BEGIN EXCERPTED DATA
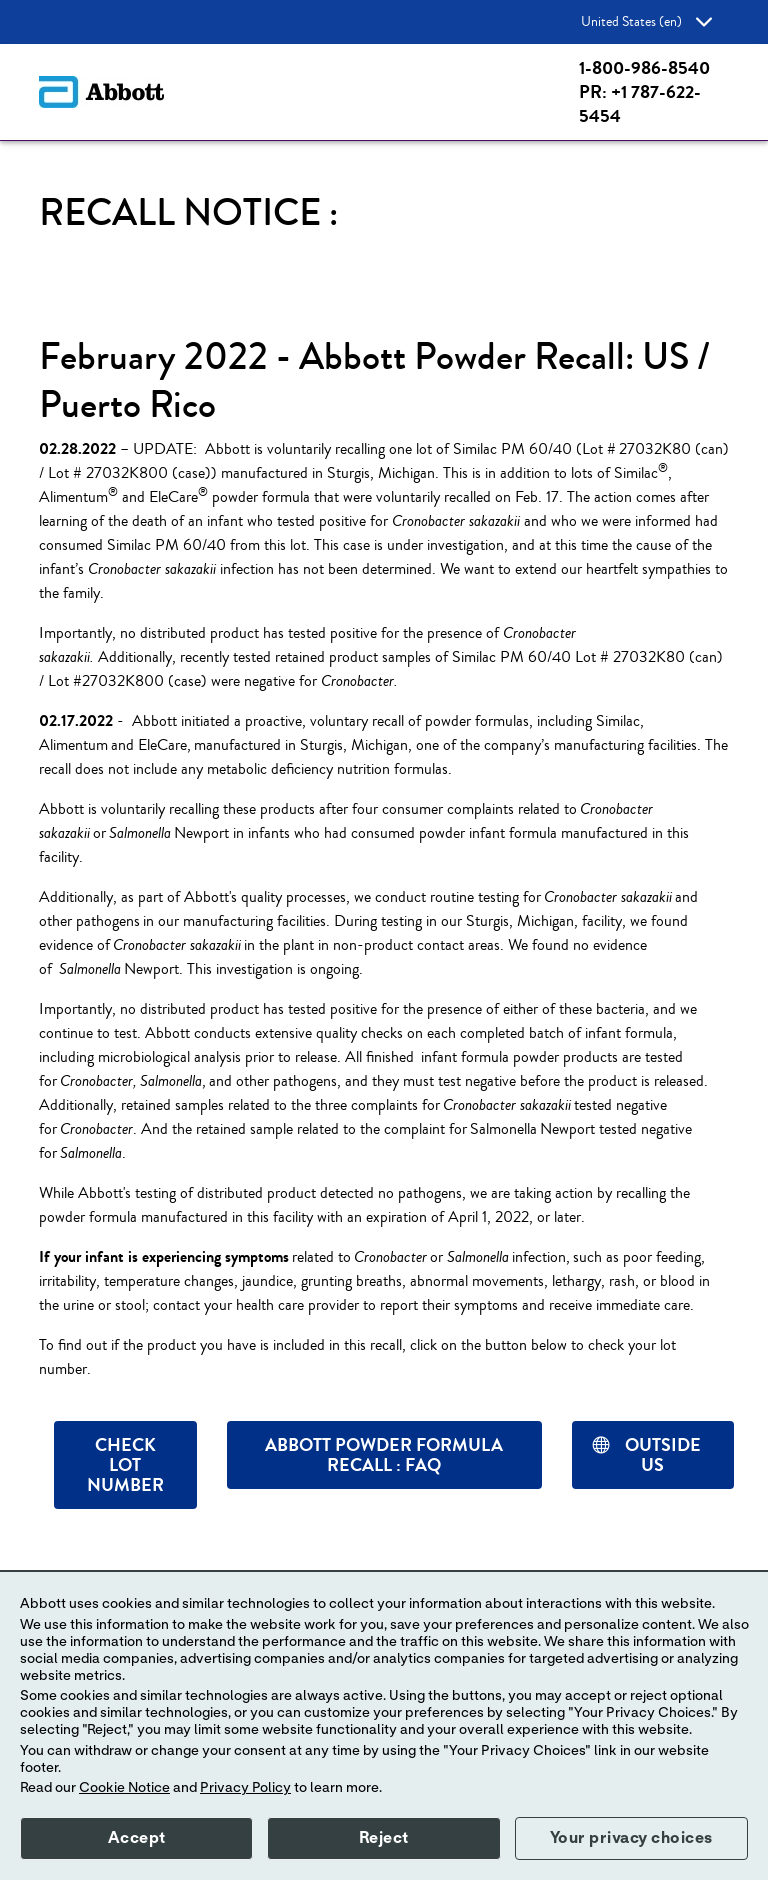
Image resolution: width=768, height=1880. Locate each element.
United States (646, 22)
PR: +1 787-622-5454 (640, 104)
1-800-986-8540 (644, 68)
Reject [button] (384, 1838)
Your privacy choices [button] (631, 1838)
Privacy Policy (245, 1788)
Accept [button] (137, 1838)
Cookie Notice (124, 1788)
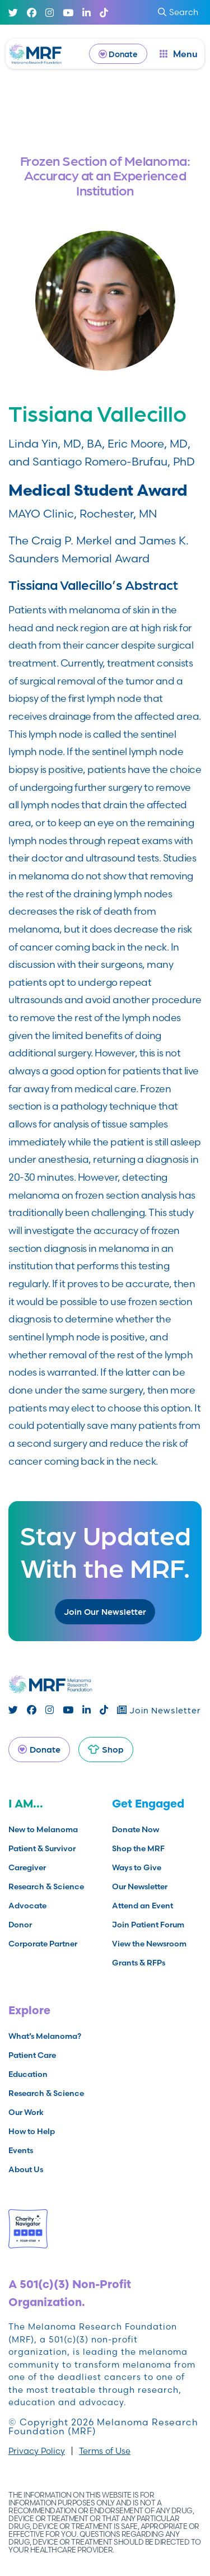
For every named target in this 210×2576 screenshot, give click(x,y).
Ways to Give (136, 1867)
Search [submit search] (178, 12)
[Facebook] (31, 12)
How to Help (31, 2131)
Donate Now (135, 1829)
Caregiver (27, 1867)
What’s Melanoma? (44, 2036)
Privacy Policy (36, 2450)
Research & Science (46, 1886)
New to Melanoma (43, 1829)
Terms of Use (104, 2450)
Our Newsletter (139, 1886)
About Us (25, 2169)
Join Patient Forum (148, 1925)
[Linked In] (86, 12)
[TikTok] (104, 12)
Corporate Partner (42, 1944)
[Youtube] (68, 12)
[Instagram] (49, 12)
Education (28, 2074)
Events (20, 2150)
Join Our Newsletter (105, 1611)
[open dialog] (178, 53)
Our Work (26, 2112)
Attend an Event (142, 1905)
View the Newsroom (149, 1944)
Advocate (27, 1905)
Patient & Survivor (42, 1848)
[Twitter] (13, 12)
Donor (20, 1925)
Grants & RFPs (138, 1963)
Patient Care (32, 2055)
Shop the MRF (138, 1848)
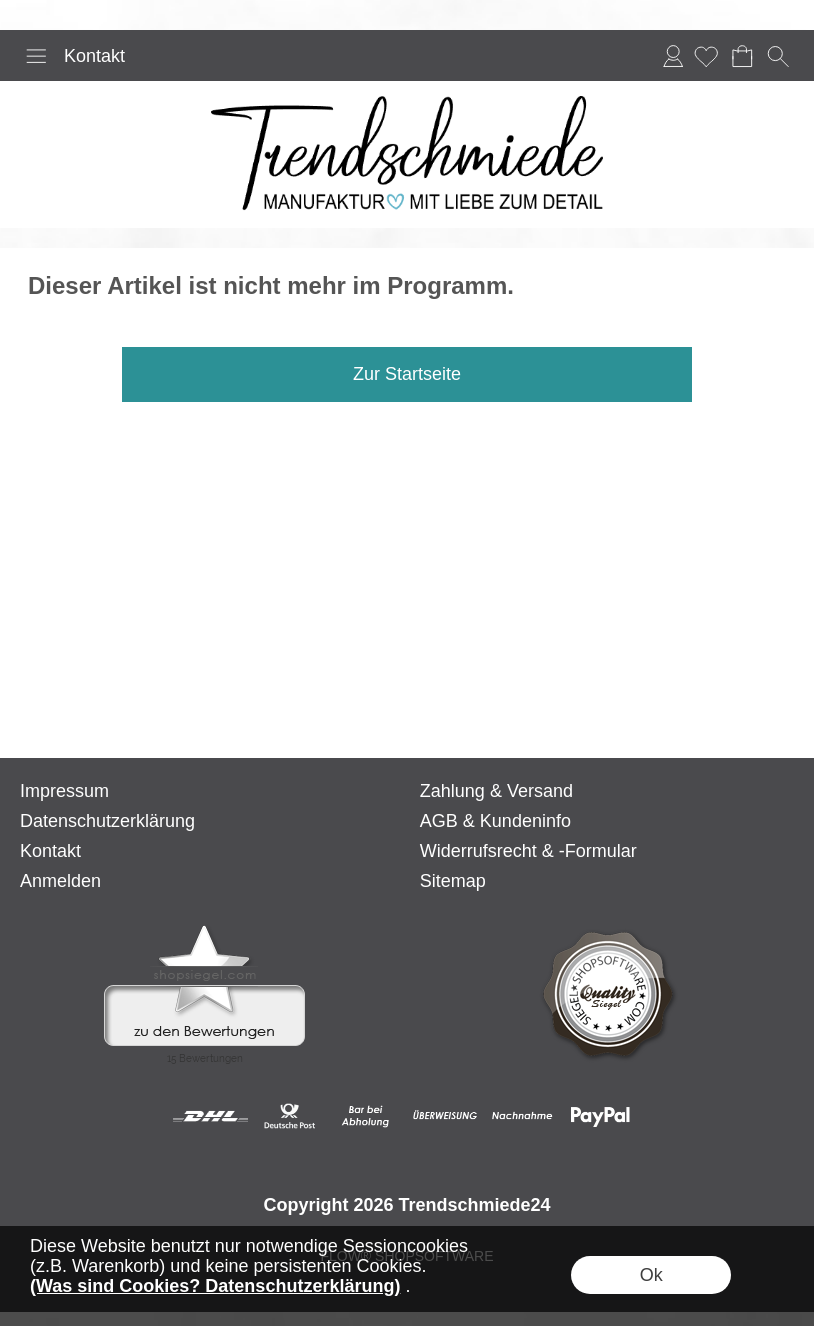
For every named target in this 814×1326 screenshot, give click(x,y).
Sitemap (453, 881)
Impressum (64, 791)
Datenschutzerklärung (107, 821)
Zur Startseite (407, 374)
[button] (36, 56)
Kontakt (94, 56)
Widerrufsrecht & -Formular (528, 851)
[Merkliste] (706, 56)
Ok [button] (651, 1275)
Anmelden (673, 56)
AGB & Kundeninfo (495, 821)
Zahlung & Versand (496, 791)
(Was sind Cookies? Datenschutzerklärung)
END EXCERPTED DATA
BEGIN EXCERPTED DATA
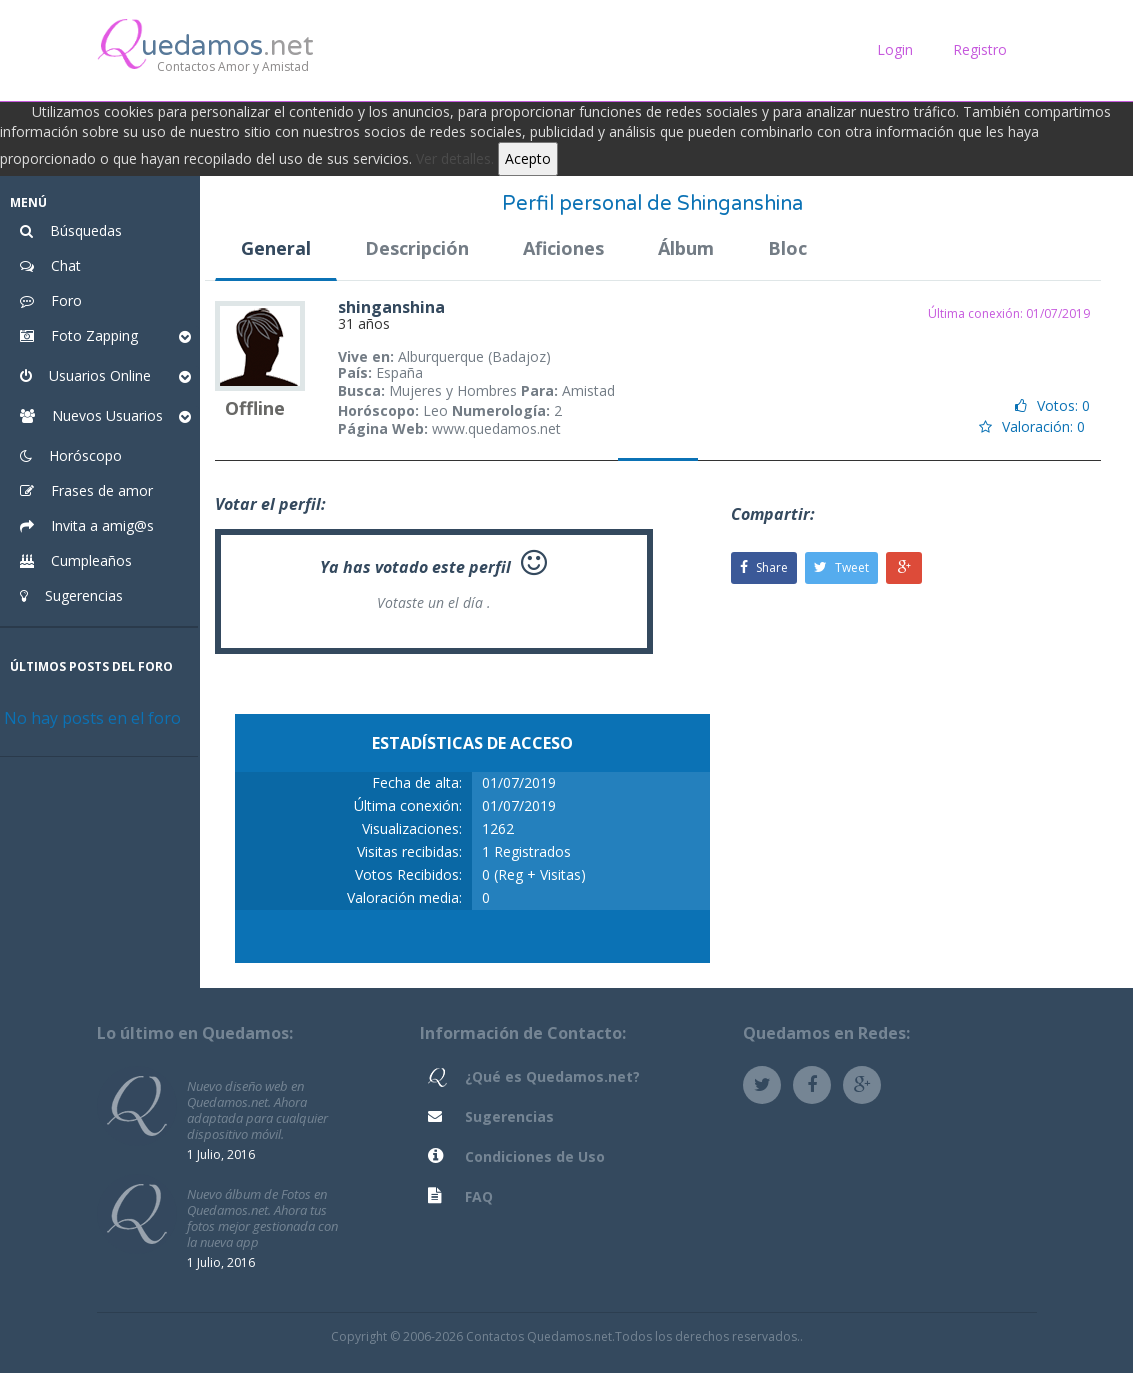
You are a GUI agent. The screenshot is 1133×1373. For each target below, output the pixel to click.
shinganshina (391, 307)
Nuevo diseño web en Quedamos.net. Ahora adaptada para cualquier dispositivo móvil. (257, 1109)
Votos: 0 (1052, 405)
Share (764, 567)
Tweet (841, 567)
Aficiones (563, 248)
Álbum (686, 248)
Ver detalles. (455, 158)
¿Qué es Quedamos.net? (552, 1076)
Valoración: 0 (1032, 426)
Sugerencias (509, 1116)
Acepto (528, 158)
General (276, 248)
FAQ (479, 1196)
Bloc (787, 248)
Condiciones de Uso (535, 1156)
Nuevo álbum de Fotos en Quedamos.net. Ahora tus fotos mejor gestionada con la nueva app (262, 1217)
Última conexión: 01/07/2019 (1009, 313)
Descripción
END EXCERPTED DATA
EXERCISE: Using the data above, repeat exactly the lines that begin at the line with "Image resolution: width=768, height=1880." and end at the line with "Cookie Notice (124, 1788)", both ends included.

RESULT FOR THIS EXERCISE:
Image resolution: width=768, height=1880. Locate each element.
United States (646, 22)
PR: +1 787-622-5454 (640, 104)
1-800-986-8540 (644, 68)
Reject [button] (384, 1838)
Your privacy choices [button] (631, 1838)
Privacy Policy (245, 1788)
Accept [button] (137, 1838)
Cookie Notice (124, 1788)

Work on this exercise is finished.